Greg Wilson (22 May 2026)
"THE TWO LEAVENED LOAVES"


THE TWO LEAVENED LOAVES

A Prophetic Type Awaiting Fulfillment

The Seven Feasts of the Lord appointed in Leviticus 23 are prophetic types -
shadows, as Paul declares in Colossians 2:17, of things to come. Their
precision as prophetic foreshadowing is established beyond reasonable
dispute by the spring feasts alone: Christ crucified on Passover; buried
during the Feast of Unleavened Bread; raised on the Feast of First Fruits -
the wave sheaf of grain lifted before the Lord, precisely as Christ Himself
described in John 12:24, where He identifies Himself as the grain that falls
into the ground and bears much fruit. These are not loose metaphors. They
are exact correspondences.

The Feast of Weeks - Pentecost - carries within it a detail that rewards
careful examination. Leviticus 23:17 specifies that the two wave loaves
presented before the Lord shall be baked with leaven. This is unique. Every
other grain offering under the Law was expressly required to be unleavened.
The deliberate introduction of leaven into the Pentecost wave offering is a
purposeful act of divine instruction, not a ceremonial oversight.

Leaven in scripture is the consistent type of the sin nature resident in
human flesh. It is active, pervasive, working through the whole lump. It is
present in believers throughout their earthly lives - the very condition
Paul describes in Romans 7 as the war between the law of his mind and the
law of sin working in his members. The two leavened loaves represent not
Jews and Gentiles, but the two groups Paul identifies with precision in 1
Thessalonians 4:16 through 17: those dead in Christ who rise first, and
those alive and remaining who are caught up together with them. Both groups
share the defining condition of the unbaked loaves: they inhabit mortal,
corruptible flesh in which the sin nature has never been removed.

The type reaches its completion in the act of baking. When leavened dough
enters the fire of the oven, the leaven - which has been alive and actively
working throughout the fermentation process - is not suppressed. It is not
managed or reduced. It is permanently and completely destroyed by the heat
of transformation. The finished bread that emerges and is presented before
the Lord contains no active leaven. The leaven is gone entirely.

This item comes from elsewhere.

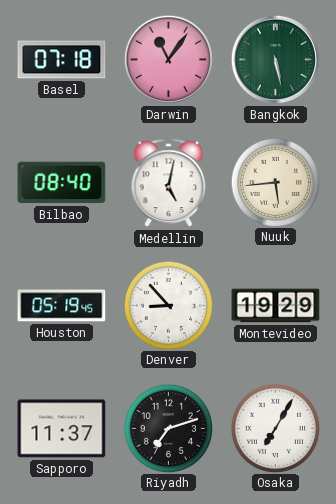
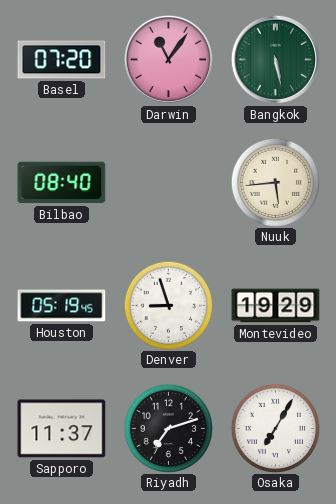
Basel: 07:18 -> 07:20
Medellin: 5:02 -> none
Denver: 8:53 -> 8:57
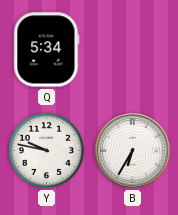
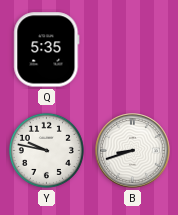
Q: 5:34 -> 5:35
B: 6:35 -> 8:42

This is the prophetic image of the redemption of the body. Paul's word in 1
Corinthians 15:52 is unambiguous: "in a moment" - the Greek atomos,
indivisible, the smallest conceivable unit of time - "the dead shall be
raised incorruptible, and we shall be changed. For this corruptible must put
on incorruption, and this mortal must put on immortality." This is not the
language of progressive sanctification. This is the language of
instantaneous, total transformation - the fire of the oven applied
simultaneously to both loaves, permanently terminating the leaven of the sin
nature and presenting glorified humanity complete before the Lord.

This transformation is the completion of the two-part transaction of
salvation that Paul describes in Ephesians 1:13 through 14. Believers are
sealed with the Holy Spirit as an earnest - a legally binding down payment -
of a redemption not yet fully accomplished. The first transaction occurs at
conversion: the spirit is made alive. The second transaction, the redemption
of the body, remains outstanding until the appointed moment when the leaven
is finally and permanently removed.

Romans 8:22 frames the cosmic scale of this event: the whole creation groans
and travails in pain together, waiting for the manifestation of the sons of
God at the redemption of their bodies. Creation itself knows what has been
promised. The groan of creation is the groan of anticipation for the moment
when the two leavened loaves finally pass through the fire and are presented
- complete, transformed, and wholly acceptable - before the Lord.

The two leavened loaves of Leviticus 23:17 are the dead in Christ and the
living at the moment of bodily resurrection, both passing through the
transforming fire in which the sin nature is permanently removed and
glorified humanity is presented complete before the Lord. These are the
things the text says, when the text is permitted to speak for itself.